The detection results are affected by camera types, illumination, number of defective samples, and other factors. The training process is performed as follows.

  • Collect various defect samples.

  • Mark the defect samples and generate corresponding XML files containing defect information.

  • Train marked defect samples through the neural network structure and save the training results.

4.1 Initial Test

In the initial test, we prepared defect data with 464 Scar and 246 Sponge images in the dataset, 10% of which were validation and 90% of which were training data. The experimental results are shown in Table 2. The results in Fig. 7 show that the performance of the revised-SSD300 is similar to that of the revised-SSD600, but better than SSD300. There are too many redundant boxes when SSD300 is applied, as presented in Fig. 7b.

Table 2. Initial results of models.

We test the daily images provided by the onsite database and used the following parameters as an accurate benchmark for calculating the system performance [13]:

  • True Positive (TP).

  • True Negative (TN).

  • False Positive (FP).

  • False Negative (FN).

  • Precision (P) in Eq. (1).

  • Recall (R) in Eq. (2).

  • F-Measure is a comprehensive evaluation index, which is used to understand whether two values of Precision and Recall are good, as shown in Eq. (3).

$$ \text{P} = \text{TP}/\left( {\text{TP} + \text{FP}} \right). $$
(1)
$$ \text{R} = \text{TP}/\left( {\text{TP} + \text{FN}} \right). $$
(2)
$$ {\text{F-Measure}} = \left( {2 \times {\text{P}} \times {\text{R}}} \right)/\left( {{\text{P}} + \text{R}} \right). $$
(3)

4.2 Final Test

According to Tables 3 and 4, after a seven-day training period, the highest precision and recall of the revised-SSD300 were 100% and 77.6%, respectively. The revised-SSD600 had a better recall due to its high-resolution images. However, the combination of the revised-SSDSE600 and ResNet50 achieved the highest precision and recall rates.

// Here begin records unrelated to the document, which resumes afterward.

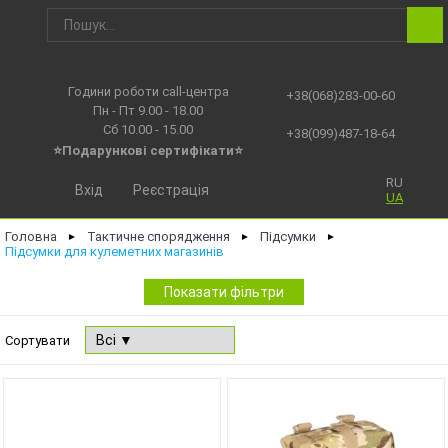
Години роботи call-центра
+38(068)283-00-60
Пн - Пт 9.00 - 18.00
Сб 10.00 - 15.00
+38(099)487-18-64
⭐Подарункові сертифікати⭐
RU
Вхід
Реєстрація
UA
Головна
Тактичне спорядження
Підсумки
►
►
►
Підсумки для кулеметних магазинів
Показати фільтри
Сортувати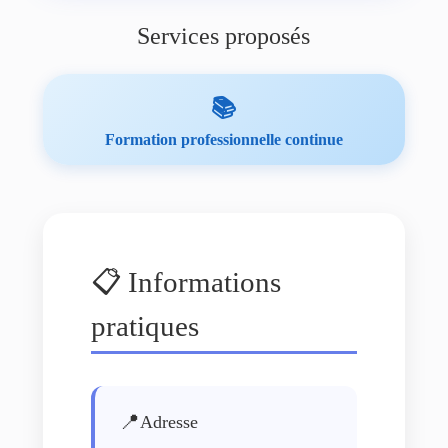
Services proposés
📚
Formation professionnelle continue
📋 Informations
pratiques
📍
Adresse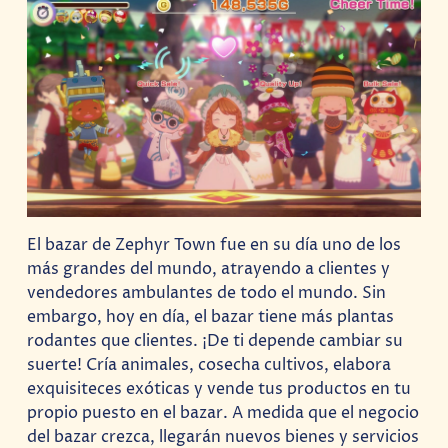
El bazar de Zephyr Town fue en su día uno de los
más grandes del mundo, atrayendo a clientes y
vendedores ambulantes de todo el mundo. Sin
embargo, hoy en día, el bazar tiene más plantas
rodantes que clientes. ¡De ti depende cambiar su
suerte! Cría animales, cosecha cultivos, elabora
exquisiteces exóticas y vende tus productos en tu
propio puesto en el bazar. A medida que el negocio
del bazar crezca, llegarán nuevos bienes y servicios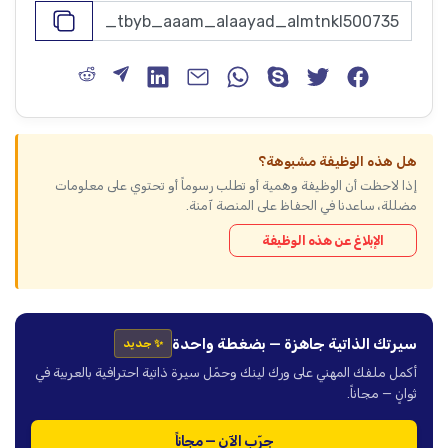
هل هذه الوظيفة مشبوهة؟
إذا لاحظت أن الوظيفة وهمية أو تطلب رسوماً أو تحتوي على معلومات
مضللة، ساعدنا في الحفاظ على المنصة آمنة.
الإبلاغ عن هذه الوظيفة
سيرتك الذاتية جاهزة — بضغطة واحدة
✨ جديد
أكمل ملفك المهني على ورك لينك وحمّل سيرة ذاتية احترافية بالعربية في
ثوانٍ — مجاناً.
جرّب الآن — مجاناً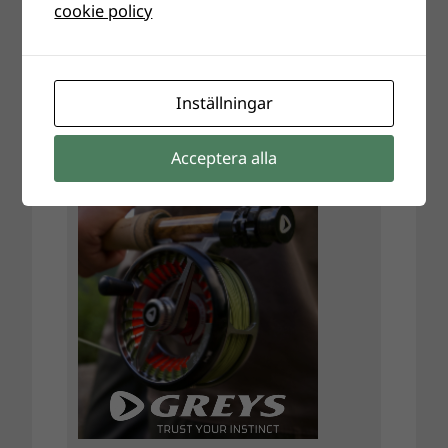
cookie policy
Inställningar
Acceptera alla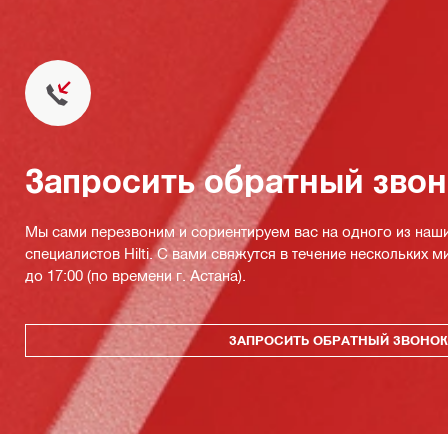
Запросить обратный зво
Мы сами перезвоним и сориентируем вас на одного из наш
специалистов Hilti. С вами свяжутся в течение нескольких м
до 17:00 (по времени г. Астана).
ЗАПРОСИТЬ ОБРАТНЫЙ ЗВОНО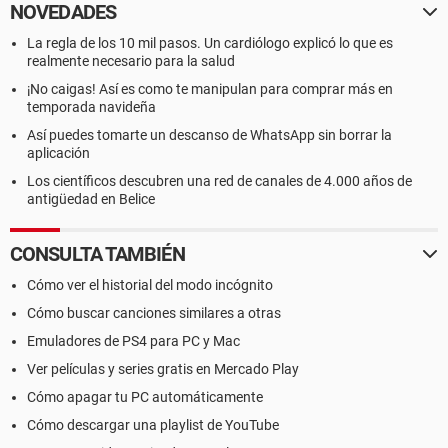
NOVEDADES
La regla de los 10 mil pasos. Un cardiólogo explicó lo que es
realmente necesario para la salud
¡No caigas! Así es como te manipulan para comprar más en
temporada navideña
Así puedes tomarte un descanso de WhatsApp sin borrar la
aplicación
Los científicos descubren una red de canales de 4.000 años de
antigüedad en Belice
CONSULTA TAMBIÉN
Cómo ver el historial del modo incógnito
Cómo buscar canciones similares a otras
Emuladores de PS4 para PC y Mac
Ver películas y series gratis en Mercado Play
Cómo apagar tu PC automáticamente
Cómo descargar una playlist de YouTube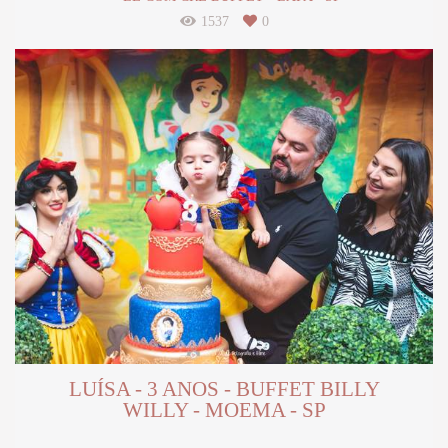
1537
0
LUÍSA - 3 ANOS - BUFFET BILLY
WILLY - MOEMA - SP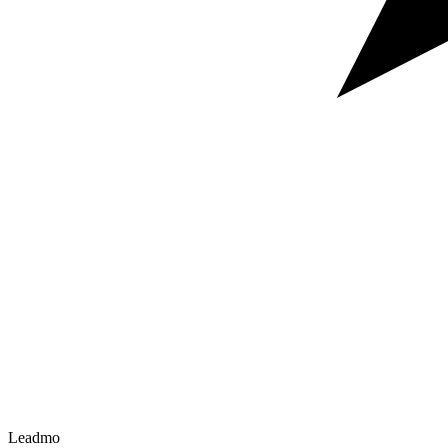
Leadmo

Table 3. Final test results of revised-SSD300.
Table 4. Final test results of revised-SSD600.

Note that Fig. 10 shows that if we used defect bounding boxes directly from SSD for ResNet as shown in Fig. 8, the training process was hard to converge because the bounding boxes were too fitted to the defects. Therefore, we enlarged the range of the bounding boxes as shown in Fig. 9. After extending the bounding box, the training process could converge, which enabled the performance in Table 5 to be achieved.

Fig. 10.
figure 10

Train results of revised-SSD600 with ResNet50. (a) With first samples of defect. (b) With second samples of defect.

Table 5. Final test results of the combination of revised-SSDSE600 and ResNet50.

5 Conclusions

In this paper, we design a hierarchical model to build a defect detection system for steel billets. We have modified the architecture of SSD by changing the sizes of feature maps and the sizes of anchor boxes to fit the shape of defects. The experimental results demonstrate the effectiveness of the proposed method. In further work, we will collect more rust defect images, because rusty types include many variations.